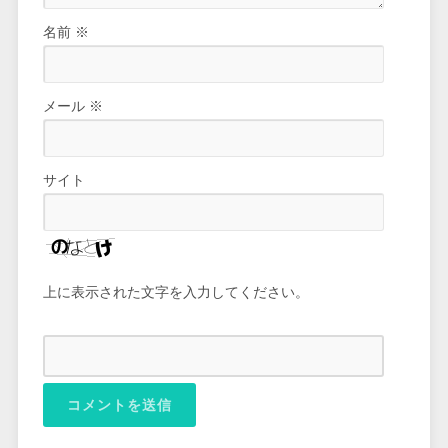
名前
※
メール
※
サイト
上に表示された文字を入力してください。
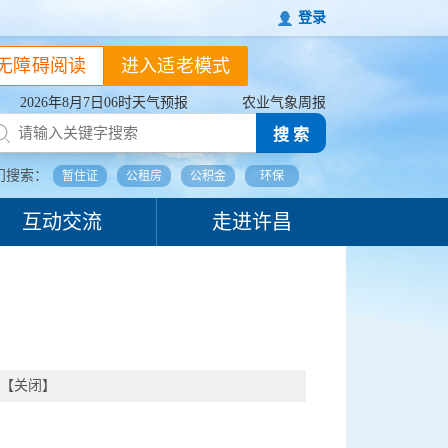
登录
无障碍阅读
进入适老模式
2026年8月7日06时天气预报
农业气象周报
搜 索
门搜索：
暂住证
公租房
公积金
环保
互动交流
走进许昌
【
关闭
】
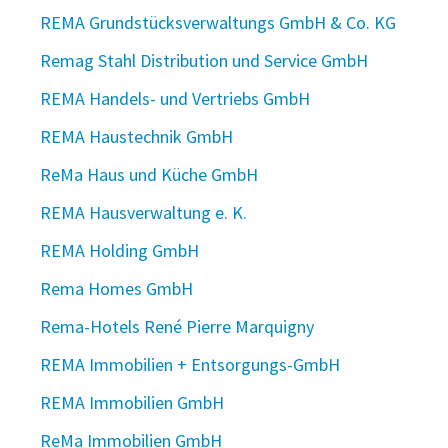
REMA Grundstücksverwaltungs GmbH & Co. KG
Remag Stahl Distribution und Service GmbH
REMA Handels- und Vertriebs GmbH
REMA Haustechnik GmbH
ReMa Haus und Küche GmbH
REMA Hausverwaltung e. K.
REMA Holding GmbH
Rema Homes GmbH
Rema-Hotels René Pierre Marquigny
REMA Immobilien + Entsorgungs-GmbH
REMA Immobilien GmbH
ReMa Immobilien GmbH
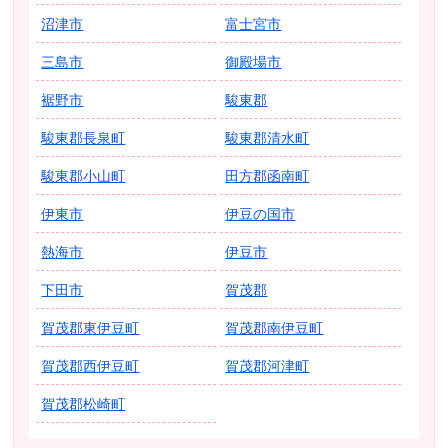
沼津市
富士宮市
三島市
御殿場市
裾野市
駿東郡
駿東郡長泉町
駿東郡清水町
駿東郡小山町
田方郡函南町
伊東市
伊豆の国市
熱海市
伊豆市
下田市
賀茂郡
賀茂郡東伊豆町
賀茂郡南伊豆町
賀茂郡西伊豆町
賀茂郡河津町
賀茂郡松崎町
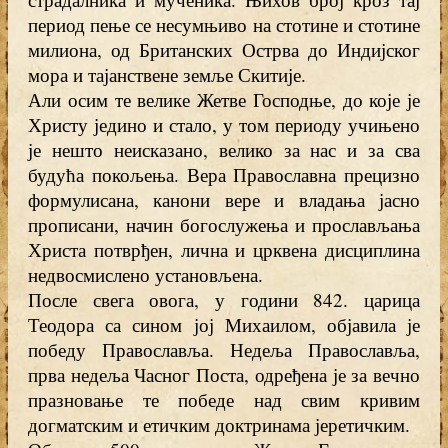
период пење се несумњиво на стотине и стотине
милиона, од Британских Острва до Индијског
мора и тајанствене земље Скитије.
Али осим те велике Жетве Господње, до које је
Христу једино и стало, у том периоду учињено
је нешто неисказано, велико за нас и за сва
будућа покољења. Вера Православна прецизно
формулисана, канони вере и владања јасно
прописани, начин богослужења и прослављања
Христа потврђен, лична и црквена дисциплина
недвосмислено установљена.
После свега овога, у години 842. царица
Теодора са сином јој Михаилом, објавила је
победу Православља. Недеља Православља,
прва недеља Часног Поста, одређена је за вечно
празновање те победе над свим кривим
догматским и етичким доктринама јеретичким.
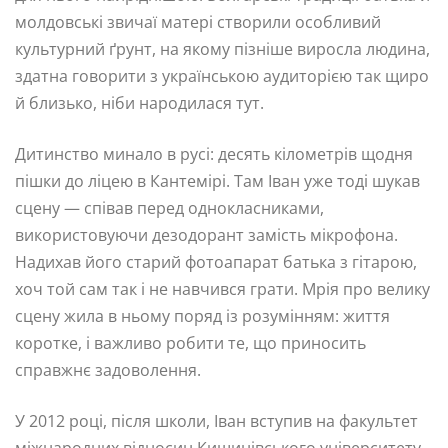
молдовські звичаї матері створили особливий
культурний ґрунт, на якому пізніше виросла людина,
здатна говорити з українською аудиторією так щиро
й близько, ніби народилася тут.
Дитинство минало в русі: десять кілометрів щодня
пішки до ліцею в Кантемірі. Там Іван уже тоді шукав
сцену — співав перед однокласниками,
використовуючи дезодорант замість мікрофона.
Надихав його старий фотоапарат батька з гітарою,
хоч той сам так і не навчився грати. Мрія про велику
сцену жила в ньому поряд із розумінням: життя
коротке, і важливо робити те, що приносить
справжнє задоволення.
У 2012 році, після школи, Іван вступив на факультет
міжнародних відносин Кишинівського університету.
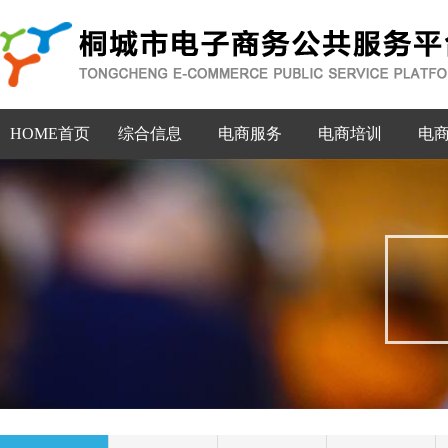
HOME首页
综合信息
电商服务
电商培训
电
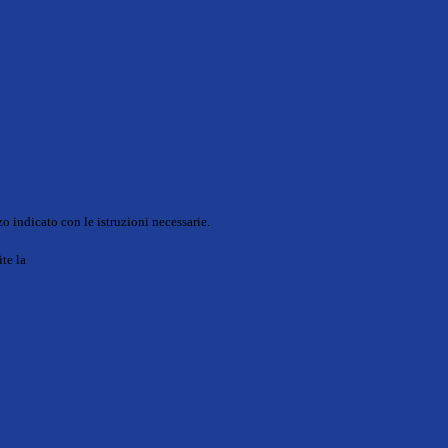
o indicato con le istruzioni necessarie.
ite la
Login Spaggiari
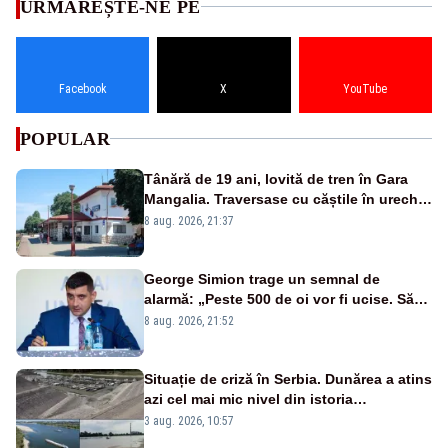
URMĂREȘTE-NE PE
Facebook
X
YouTube
POPULAR
Tânără de 19 ani, lovită de tren în Gara
Mangalia. Traversase cu căștile în urechi
liniile printr-un loc nepermis
8 aug. 2026, 21:37
George Simion trage un semnal de
alarmă: „Peste 500 de oi vor fi ucise. Să
vedem dacă ciobanii vor fi despăgubiți”
8 aug. 2026, 21:52
Situație de criză în Serbia. Dunărea a atins
azi cel mai mic nivel din istoria
măsurătorilor. Se prefigurează restricții
3 aug. 2026, 10:57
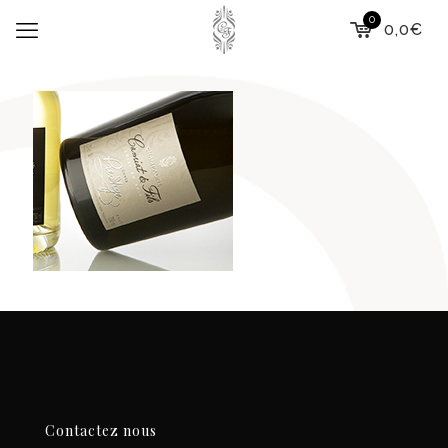
0
0,0€
Contactez nous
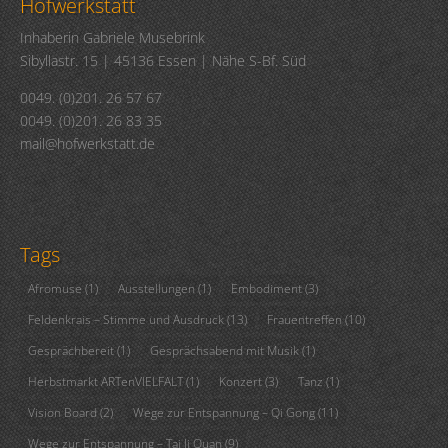
Hofwerkstatt
Inhaberin Gabriele Musebrink
Sibyllastr. 15 | 45136 Essen | Nähe S-Bf. Süd
0049. (0)201. 26 57 67
0049. (0)201. 26 83 35
mail@hofwerkstatt.de
Tags
Afromuse
(1)
Ausstellungen
(1)
Embodiment
(3)
Feldenkrais – Stimme und Ausdruck
(13)
Frauentreffen
(10)
Gesprächbereit
(1)
Gesprächsabend mit Musik
(1)
Herbstmarkt ARTenVIELFALT
(1)
Konzert
(3)
Tanz
(1)
Vision Board
(2)
Wege zur Entspannung – Qi Gong
(11)
Wege zur Entspannung – Tai Ji Quan
(9)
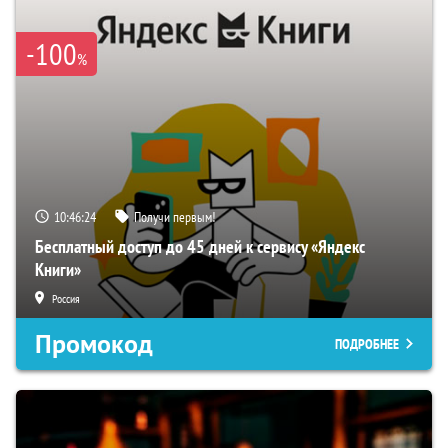
-100
%
10:46:23
Получи первым!
Бесплатный доступ до 45 дней к сервису «Яндекс
Книги»
Россия
Промокод
ПОДРОБНЕЕ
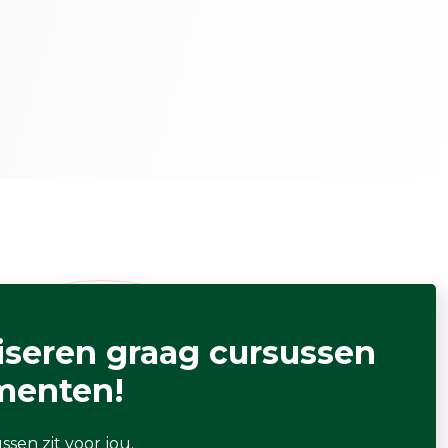
iseren graag cursussen
menten!
ussen zit voor jou.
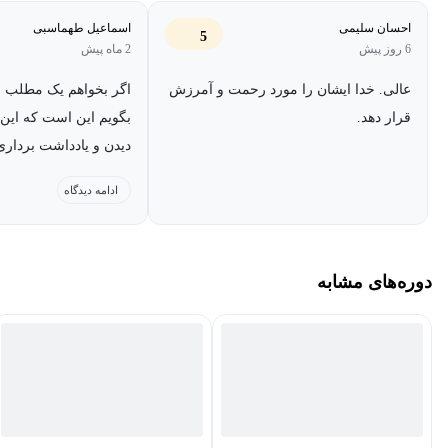
احسان سلیمی
اسماعیل طهماسبی
5
6 روز پیش
2 ماه پیش
عالی. خدا ایشان را مورد رحمت و آمرزش
اگر بخواهم یک مطلب ر
قرار دهد.
بگویم این است که این 
دیدن و یادداشت برداری 
به همه کسانی که به دنب
ادامه دیدگاه
بانکداری اسلامی هستند 
دوره‌های مشابه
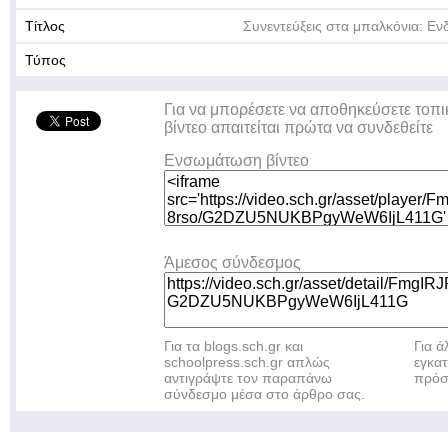
Τίτλος
Συνεντεύξεις στα μπαλκόνια: Εν
Τύπος
Για να μπορέσετε να αποθηκεύσετε τοπι
βίντεο απαιτείται πρώτα να συνδεθείτε
Ενσωμάτωση βίντεο
Άμεσος σύνδεσμος
Για τα blogs.sch.gr και
Για 
schoolpress.sch.gr απλώς
εγκα
αντιγράψτε τον παραπάνω
πρόσ
σύνδεσμο μέσα στο άρθρο σας.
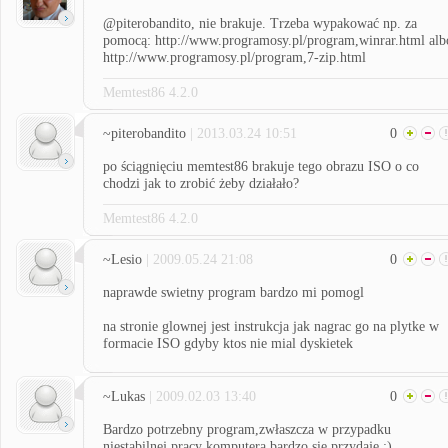
@piterobandito, nie brakuje. Trzeba wypakować np. za
pomocą: http://www.programosy.pl/program,winrar.html alb
http://www.programosy.pl/program,7-zip.html
Memtest86 4.2.0
~piterobandito
| 2013.03.24 10:51
0
po ściągnięciu memtest86 brakuje tego obrazu ISO o co
chodzi jak to zrobić żeby działało?
Memtest86 4.2.0
~Lesio
| 2009.05.24 21:08
0
naprawde swietny program bardzo mi pomogl
na stronie glownej jest instrukcja jak nagrac go na plytke w
formacie ISO gdyby ktos nie mial dyskietek
~Lukas
| 2009.02.03 13:40
0
Bardzo potrzebny program,zwłaszcza w przypadku
niestabilnej pracy komputera bardzo się przydaje :)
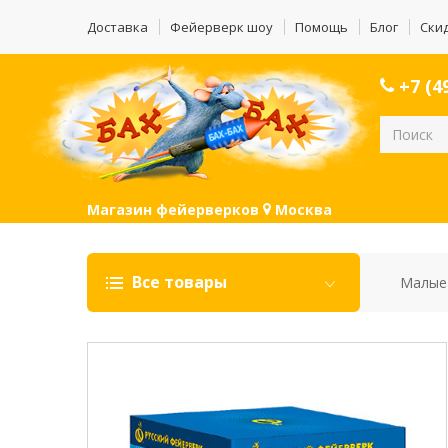
Доставка
Фейерверк шоу
Помощь
Блог
Ски
+7 (49
Магазин фейерверков
Москва
Все товары
Малые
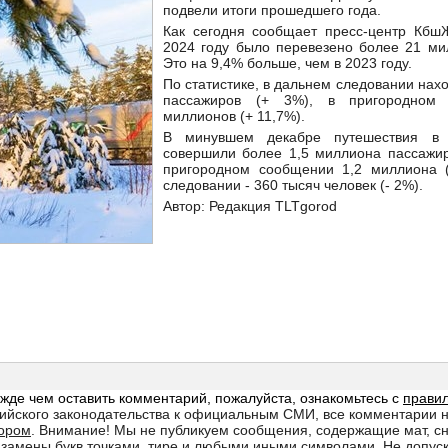
подвели итоги прошедшего года.
Как сегодня сообщает пресс-центр Кбш
2024 году было перевезено более 21 ми
Это на 9,4% больше, чем в 2023 году.
По статистике, в дальнем следовании нах
пассажиров (+ 3%), в пригородном
миллионов (+ 11,7%).
В минувшем декабре путешествия в
совершили более 1,5 миллиона пассажиро
пригородном сообщении 1,2 миллиона (
следовании - 360 тысяч человек (- 2%).
Автор: Редакция TLTgorod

-- -- --

Exercise instructions
Beginning with the line containing "период пење се несумњиво на стотине и стотине" and ending with the line containing "После свега овога, у години 842. царица", extract those lines exactly from the listing above, and only those.

Response to the exercise
период пење се несумњиво на стотине и стотине
милиона, од Британских Острва до Индијског
мора и тајанствене земље Скитије.
Али осим те велике Жетве Господње, до које је
Христу једино и стало, у том периоду учињено
је нешто неисказано, велико за нас и за сва
будућа покољења. Вера Православна прецизно
формулисана, канони вере и владања јасно
прописани, начин богослужења и прослављања
Христа потврђен, лична и црквена дисциплина
недвосмислено установљена.
После свега овога, у години 842. царица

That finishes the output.